U.S. Coast Guard has seized 18 tons of cocaine from cartels since March
SAN DIEGO (KUSI) — The crew of U.S. Coast Guard Cutter Waesche offloaded roughly 18 tons of cocaine seized by eight cutters in the drug transit
zone in the Eastern Pacific from late March through June.
During the last two years, the Coast Guard surged personnel and resources to known drug transit zones, increased intelligence and investigative resources and strengthened interagency and international partnerships aimed at reducing the threat of transnational organized crime in the Western Hemisphere.
Cartels, gangs and criminal groups have converged to form intricate transnational organized crime networks that fuel the nation’s opiate epidemic, spread violence throughout Central and South America and have a presence in nearly every single major city in the U.S. The same criminal networks move heroin, cocaine and other illegal drugs plaguing the nation.

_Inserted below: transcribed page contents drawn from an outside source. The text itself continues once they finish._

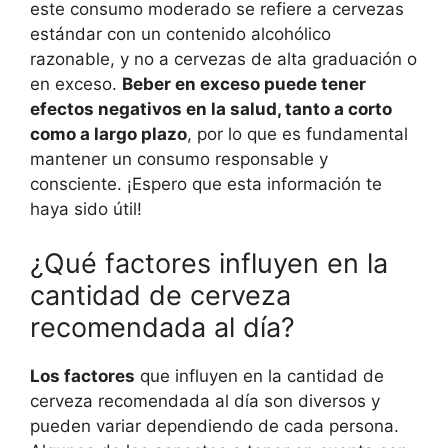
este consumo moderado se refiere a cervezas
estándar con un contenido alcohólico
razonable, y no a cervezas de alta graduación o
en exceso.
Beber en exceso puede tener
efectos negativos en la salud, tanto a corto
como a largo plazo
, por lo que es fundamental
mantener un consumo responsable y
consciente. ¡Espero que esta información te
haya sido útil!
¿Qué factores influyen en la
cantidad de cerveza
recomendada al día?
Los factores
que influyen en la cantidad de
cerveza recomendada al día son diversos y
pueden variar dependiendo de cada persona.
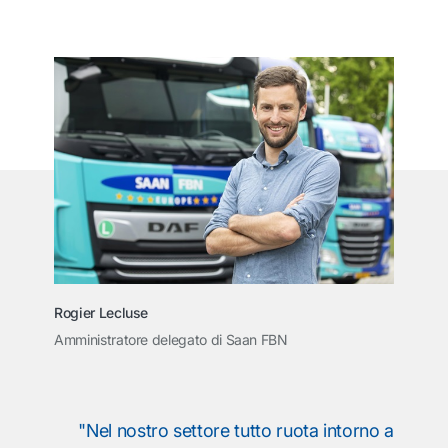
Rogier Lecluse
Amministratore delegato di Saan FBN
"Nel nostro settore tutto ruota intorno a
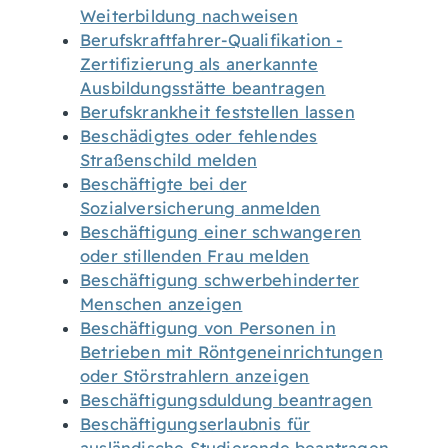
Weiterbildung nachweisen
Berufskraftfahrer-Qualifikation -
Zertifizierung als anerkannte
Ausbildungsstätte beantragen
Berufskrankheit feststellen lassen
Beschädigtes oder fehlendes
Straßenschild melden
Beschäftigte bei der
Sozialversicherung anmelden
Beschäftigung einer schwangeren
oder stillenden Frau melden
Beschäftigung schwerbehinderter
Menschen anzeigen
Beschäftigung von Personen in
Betrieben mit Röntgeneinrichtungen
oder Störstrahlern anzeigen
Beschäftigungsduldung beantragen
Beschäftigungserlaubnis für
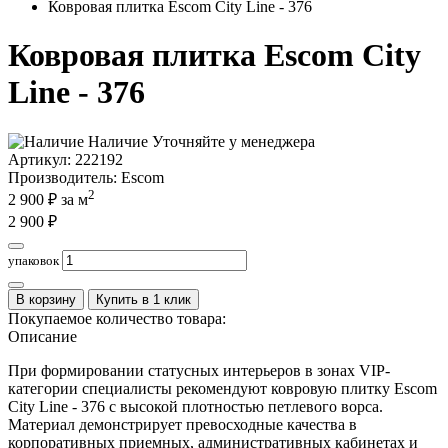
Ковровая плитка Escom City Line - 376
Ковровая плитка Escom City
Line - 376
Наличие
Уточняйте у менеджера
Артикул:
222192
Производитель
: Escom
2
2 900
₽ за м
2 900
₽
упаковок
В корзину
Купить в 1 клик
Покупаемое количество товара:
Описание
При формировании статусных интерьеров в зонах VIP-
категории специалисты рекомендуют ковровую плитку Escom
City Line - 376 с высокой плотностью петлевого ворса.
Материал демонстрирует превосходные качества в
корпоративных приемных, административных кабинетах и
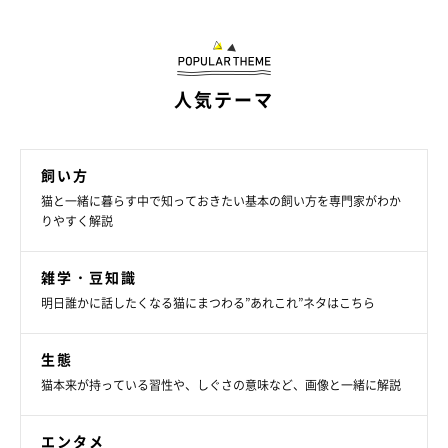
人気テーマ
飼い方
猫と一緒に暮らす中で知っておきたい基本の飼い方を専門家がわか
りやすく解説
雑学・豆知識
明日誰かに話したくなる猫にまつわる”あれこれ”ネタはこちら
生態
猫本来が持っている習性や、しぐさの意味など、画像と一緒に解説
エンタメ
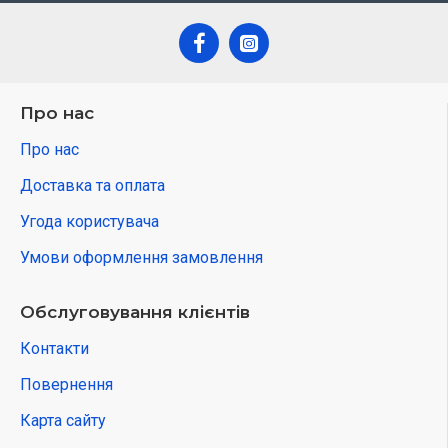
Про нас
Про нас
Доставка та оплата
Угода користувача
Умови оформлення замовлення
Обслуговування клієнтів
Контакти
Повернення
Карта сайту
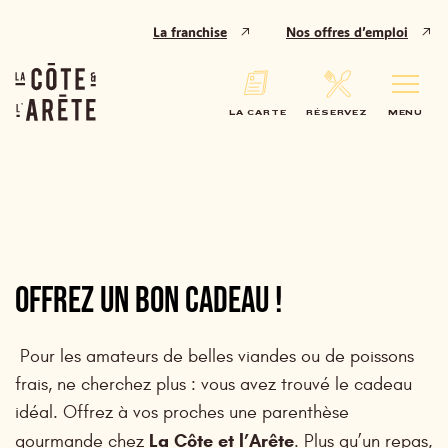
Panneau de gestion des cookies
La franchise
Nos offres d’emploi
LA CARTE
RÉSERVEZ
MENU
OFFREZ UN BON CADEAU !
Pour les amateurs de belles viandes ou de poissons
frais, ne cherchez plus : vous avez trouvé le cadeau
idéal. Offrez à vos proches une parenthèse
La Côte et l’Arête
gourmande chez
. Plus qu’un repas,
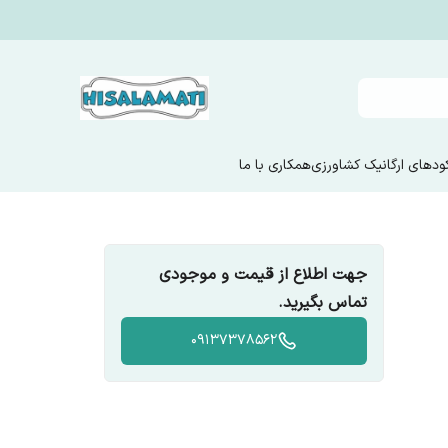
ودهای ارگانیک کشاورزی
همکاری با ما
جهت اطلاع از قیمت و موجودی
تماس بگیرید.
09137378562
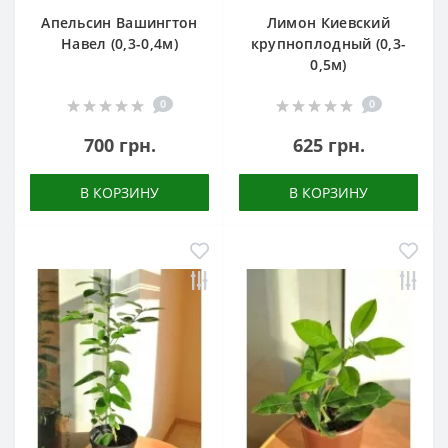
Апельсин Вашингтон
Лимон Киевский
Навел (0,3-0,4м)
крупноплодный (0,3-
0,5м)
0
0
700 грн.
625 грн.
В КОРЗИНУ
В КОРЗИНУ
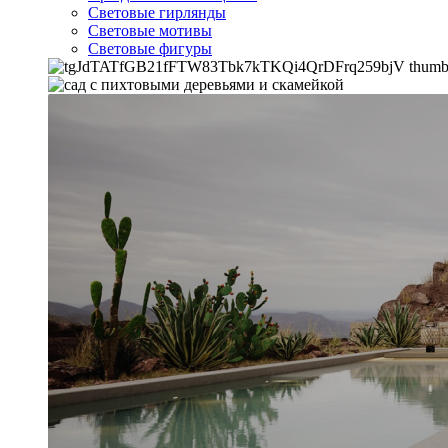
Световые гирлянды
Световые мотивы
Световые фигуры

Want to know what 18 tons of cocaine interdicted by the world’s best Coast Guard looks like? Then ?out this bust ? https://t.co/zDO2IKHBhl pic.twitter.com/lue1WGGjca
— U.S. Coast Guard (@USCG) June 15, 2017
Coast Guard Cutter Waesche crewmembers intercept a suspected low-profile smuggling vessel seizing an estimated 5,550 pounds of cocaine worth more than $74 million while on patrol off the coast of Central America, June 8, 2017. Waesche is a 418-foot long National Security Cutter homeported at Coast Guard Island in Alameda, Calif., outfitted with the most advanced command, control, and communications equipment for detecting and disrupting transnational organized crime networks.
The Coast Guard Cutter Valiant conducted counter drug operations during an Eastern Pacific Ocean deployment from April to June 2017. During their deployment, the Valiant crew seized an estimated $147 million worth of cocaine, assisted in the removal of another $170 million of contraband interdicted by other Coast Guard cutters and apprehended 10 suspected drug smugglers.
The load of cocaine resulted from 15 interdictions of suspected drug- smuggling vessels, known as pangas, and the capture of bales of the illegal narcotic dumped by suspected smugglers.
“Our nation faces significant threats posed by transnational organized- crime networks that spread violence and instability throughout the Western Hemisphere,” said Capt. James Passarelli, commanding officer of the Waesche.
The captain added that his crew “meets those threats head-on, as far from the U.S. border as possible.”
During fiscal 2016, the Coast Guard seized more than 416,600 pounds of cocaine and took 585 suspected smugglers into custody in the Eastern Pacific, according to officials with the federal agency.